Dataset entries

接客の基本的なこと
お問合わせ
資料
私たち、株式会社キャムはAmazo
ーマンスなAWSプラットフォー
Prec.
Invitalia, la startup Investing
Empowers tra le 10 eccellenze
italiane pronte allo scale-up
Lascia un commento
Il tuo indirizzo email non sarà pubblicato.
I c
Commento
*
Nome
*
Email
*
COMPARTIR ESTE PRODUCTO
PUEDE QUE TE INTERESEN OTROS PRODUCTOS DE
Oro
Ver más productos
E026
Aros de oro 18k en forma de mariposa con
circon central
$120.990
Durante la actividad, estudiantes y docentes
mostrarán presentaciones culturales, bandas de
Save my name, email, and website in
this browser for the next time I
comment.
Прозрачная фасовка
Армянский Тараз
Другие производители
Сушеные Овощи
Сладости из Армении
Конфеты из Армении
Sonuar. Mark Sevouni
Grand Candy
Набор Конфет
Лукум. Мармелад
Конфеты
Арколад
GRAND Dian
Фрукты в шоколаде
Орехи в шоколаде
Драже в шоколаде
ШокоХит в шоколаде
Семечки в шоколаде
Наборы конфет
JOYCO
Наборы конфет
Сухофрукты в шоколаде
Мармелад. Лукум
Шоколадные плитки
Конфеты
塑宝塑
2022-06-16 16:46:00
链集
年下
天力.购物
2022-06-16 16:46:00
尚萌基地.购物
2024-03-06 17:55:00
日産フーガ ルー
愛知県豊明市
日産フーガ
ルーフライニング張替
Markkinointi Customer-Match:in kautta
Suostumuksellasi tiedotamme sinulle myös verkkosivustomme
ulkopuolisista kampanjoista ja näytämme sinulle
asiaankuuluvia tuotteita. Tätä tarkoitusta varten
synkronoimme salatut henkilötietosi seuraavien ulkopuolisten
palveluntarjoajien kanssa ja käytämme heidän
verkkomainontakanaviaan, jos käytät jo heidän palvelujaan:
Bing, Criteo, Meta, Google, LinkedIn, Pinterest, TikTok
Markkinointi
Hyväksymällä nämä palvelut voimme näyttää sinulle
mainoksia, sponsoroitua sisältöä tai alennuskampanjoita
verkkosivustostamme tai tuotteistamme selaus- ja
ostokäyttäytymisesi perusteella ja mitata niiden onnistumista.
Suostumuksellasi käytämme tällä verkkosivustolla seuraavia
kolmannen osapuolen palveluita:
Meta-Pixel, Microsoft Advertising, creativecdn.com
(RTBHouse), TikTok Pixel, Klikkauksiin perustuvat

▶ _Required action_
All of the records above should be repeated exactly.

▶ _Expected output_
接客の基本的なこと
お問合わせ
資料
私たち、株式会社キャムはAmazo
ーマンスなAWSプラットフォー
Prec.
Invitalia, la startup Investing
Empowers tra le 10 eccellenze
italiane pronte allo scale-up
Lascia un commento
Il tuo indirizzo email non sarà pubblicato.
I c
Commento
*
Nome
*
Email
*
COMPARTIR ESTE PRODUCTO
PUEDE QUE TE INTERESEN OTROS PRODUCTOS DE
Oro
Ver más productos
E026
Aros de oro 18k en forma de mariposa con
circon central
$120.990
Durante la actividad, estudiantes y docentes
mostrarán presentaciones culturales, bandas de
Save my name, email, and website in
this browser for the next time I
comment.
Прозрачная фасовка
Армянский Тараз
Другие производители
Сушеные Овощи
Сладости из Армении
Конфеты из Армении
Sonuar. Mark Sevouni
Grand Candy
Набор Конфет
Лукум. Мармелад
Конфеты
Арколад
GRAND Dian
Фрукты в шоколаде
Орехи в шоколаде
Драже в шоколаде
ШокоХит в шоколаде
Семечки в шоколаде
Наборы конфет
JOYCO
Наборы конфет
Сухофрукты в шоколаде
Мармелад. Лукум
Шоколадные плитки
Конфеты
塑宝塑
2022-06-16 16:46:00
链集
年下
天力.购物
2022-06-16 16:46:00
尚萌基地.购物
2024-03-06 17:55:00
日産フーガ ルー
愛知県豊明市
日産フーガ
ルーフライニング張替
Markkinointi Customer-Match:in kautta
Suostumuksellasi tiedotamme sinulle myös verkkosivustomme
ulkopuolisista kampanjoista ja näytämme sinulle
asiaankuuluvia tuotteita. Tätä tarkoitusta varten
synkronoimme salatut henkilötietosi seuraavien ulkopuolisten
palveluntarjoajien kanssa ja käytämme heidän
verkkomainontakanaviaan, jos käytät jo heidän palvelujaan:
Bing, Criteo, Meta, Google, LinkedIn, Pinterest, TikTok
Markkinointi
Hyväksymällä nämä palvelut voimme näyttää sinulle
mainoksia, sponsoroitua sisältöä tai alennuskampanjoita
verkkosivustostamme tai tuotteistamme selaus- ja
ostokäyttäytymisesi perusteella ja mitata niiden onnistumista.
Suostumuksellasi käytämme tällä verkkosivustolla seuraavia
kolmannen osapuolen palveluita:
Meta-Pixel, Microsoft Advertising, creativecdn.com
(RTBHouse), TikTok Pixel, Klikkauksiin perustuvat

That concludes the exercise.